No one likes to complete a task, finalize a project or give a presentation and have their boss come to them with “feedback” telling them everything they did wrong.

Writing for Harvard Business Review, Marcus Buckingham and Ashley Goodall point to research finding that feedback centered around actions an employee did wrong activates the fight or flight response in the brain, lessening activity in the cognitive centers and hindering learning rather than promoting it.

Furthermore, they argue that each individual sees the world through their own lens of prior experiences and unconscious biases; therefore, no individual can truly provide feedback that is objective. Instead, Buckingham and Goodall recommend feedback focusing on outcomes rather than actions and presented as a manager’s individual perspective rather than as an absolute truth.

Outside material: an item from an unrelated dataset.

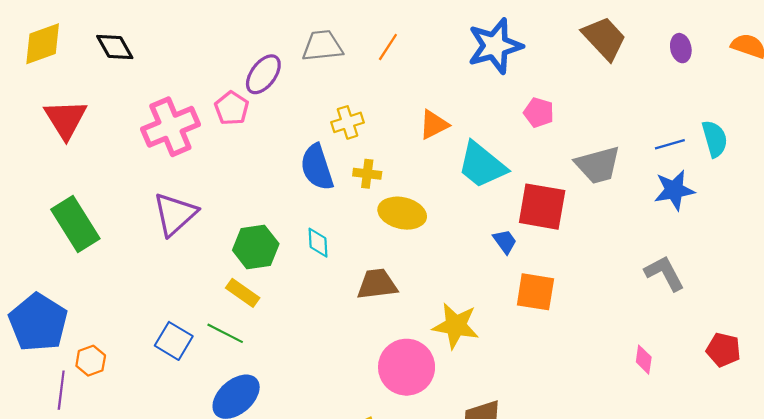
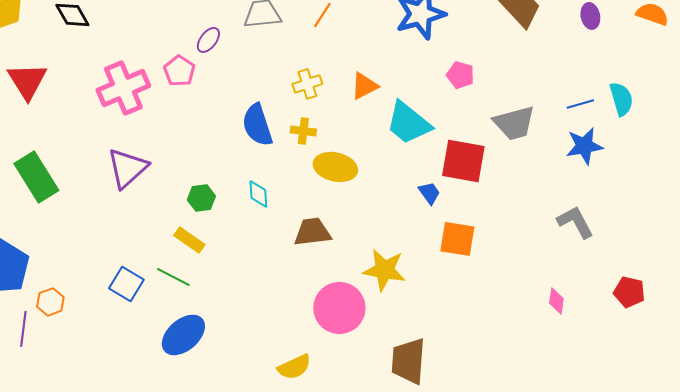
purple ellipse: (263, 74) -> (208, 40), size x0.7
yellow cross: (348, 122) -> (307, 84), moved
green hexagon: (256, 247) -> (201, 198), size x0.7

I remember the first time I was in charge of a division-wide annual budget. Towards the end of the process, an executive conveyed to me the problem he was experiencing, having relied on a version of the budget that wasn’t final. The complaint was focused on the problem the executive was experiencing, rather than on any action I did or did not take to cause the problem.

Based on the executive’s feedback, I immediately saw where the budgeting process could have used more communication and what changes I could make the following year. As I fully understood the undesirable outcome of the process, I did not need anyone to tell me what I did wrong to produce that outcome or what I should do differently the next time. In addition, because the comments were presented as the experiences of the individual rather than as an absolute statement, I did not feel criticized, blamed or a need to take the comments personally—feelings we often have when receiving negative feedback. I felt empowered to determine the solution and make the changes myself.

So the next time you need to evaluate an employee on their latest project or give an unfavorable critique, consider focusing on the outcomes you are observing rather than the actions you saw your employee do; present the information as your individual perspective rather than as absolute truth.

For example, try the following approach for critiquing an employee or a process:

  • Explain the issue: Here’s the problem I’m experiencing/observing, and here’s my reaction.
  • Convey your takeaways from the presentation of information.
  • Cover external concerns: Here are the specific complaints that have come my way (name the person or department complaining and describe the particular situation so the employee can put the complaint into context).
  • Provide additional context from your perspective and without assigning blame or dictating next steps: Here’s what I’m not understanding rather than here’s what you did wrong or here’s what you must now do going forward.

Even when the feedback is negative, you can provide a positive learning experience for employees that will sustain great work, productivity and an ongoing investment in the organization.